Mr. Calhoun has returned from his mission in Cuba, but we must wait a few days before we can expect to hear the results.
A report, however, comes from Havana, that one hundred citizens of Matanzas have sent an appeal for help to our Government, and have based it on the misery which they say Mr. Calhoun and General Lee saw with their own eyes.
They speak in a most pitiable way of the hunger
and privations suffered by the people who have been driven into the towns; from the description given in the paper, these poor souls are now so thin and weak that they can hardly drag themselves through the streets to beg for bread. They tell of poor little children dying of starvation in the streets, of the sufferings of the poor parents who cannot get food to keep life in their little ones' bodies, and of this crowd of suffering, starving people, wandering homeless through the streets begging for the charity which no one can spare them.

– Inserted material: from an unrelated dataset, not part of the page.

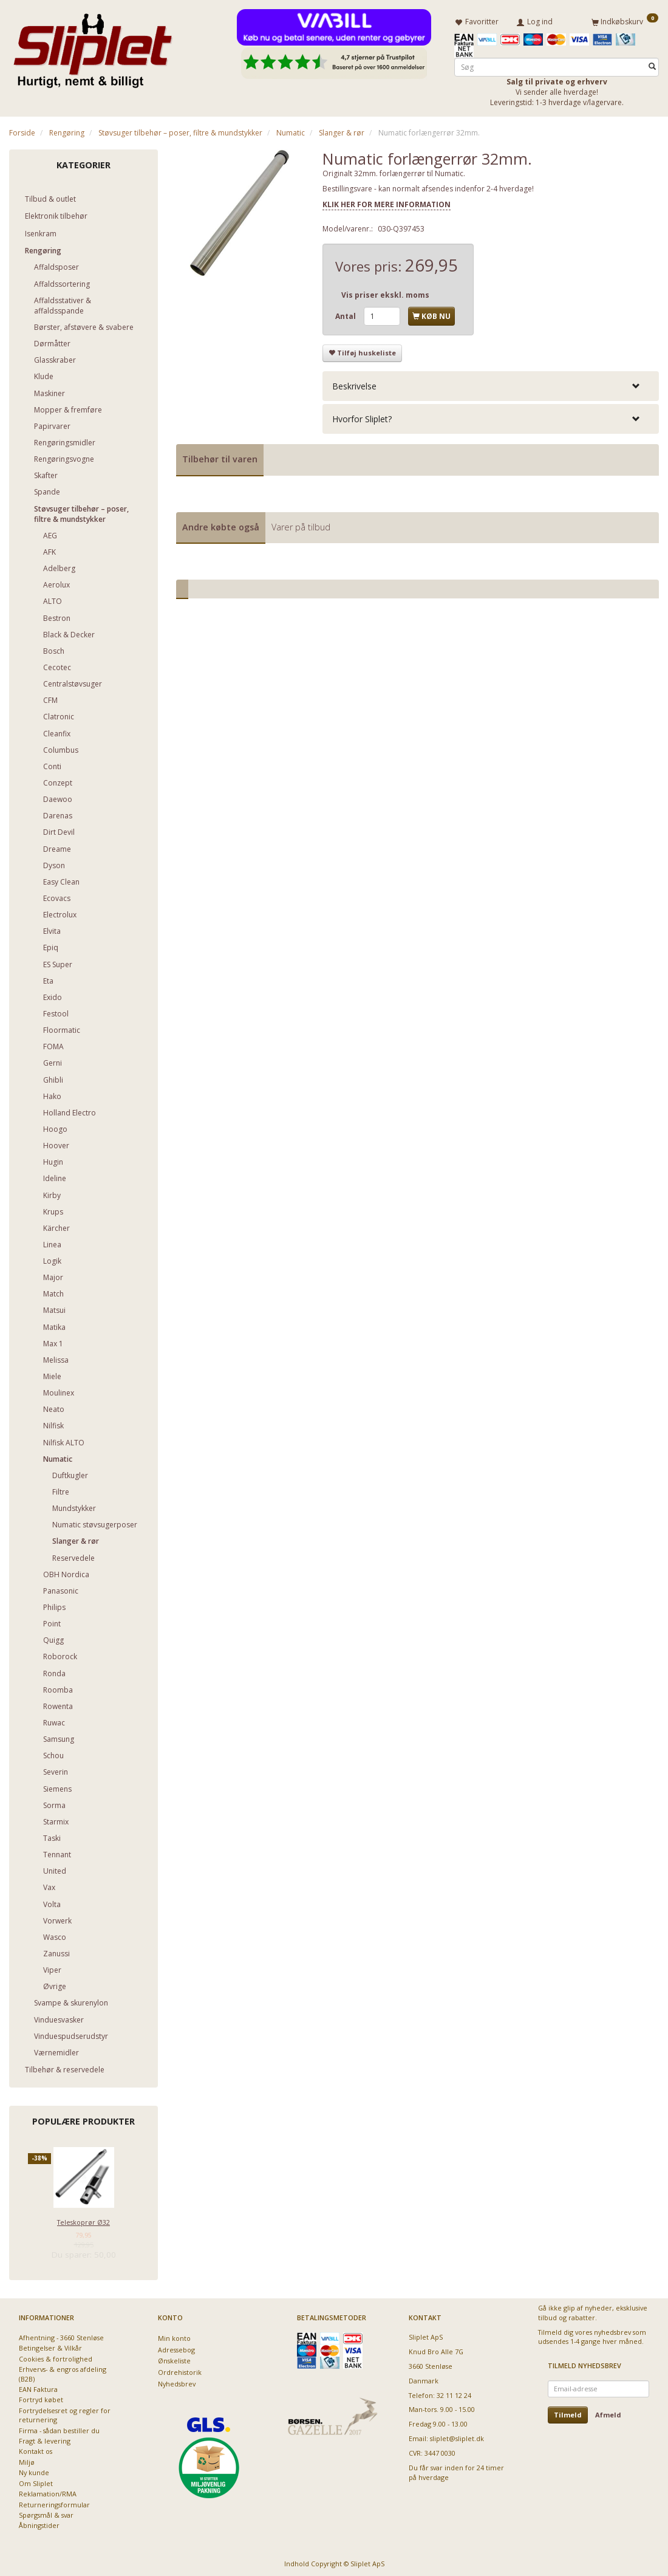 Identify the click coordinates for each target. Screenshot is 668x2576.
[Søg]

The paper in which this is set forth is brought to a close with an earnest appeal to the United States to send food to the Cubans for the sake of humanity. The people say that Spain has been deaf to their appeals, and their only hope is in us.
It is dreadful to think that such distress is being endured at our very doors, and that we are powerless to prevent it.
It is no easy thing to be the President at such a time as this. Mr. McKinley must be full of sympathy for these unhappy people, and yet his first duty is toward the nation he has been chosen to govern; and he dare not aid the starving Cubans, if by so doing he would bring the horrors of war upon the people he has sworn to protect.
The war in the Philippine Islands seems to be raging as fiercely as ever.
A report comes from Manila that the widow of Dr. Rizal has gathered a company of soldiers together, and is leading them against the Spaniards herself. She has already won two victories, it is said.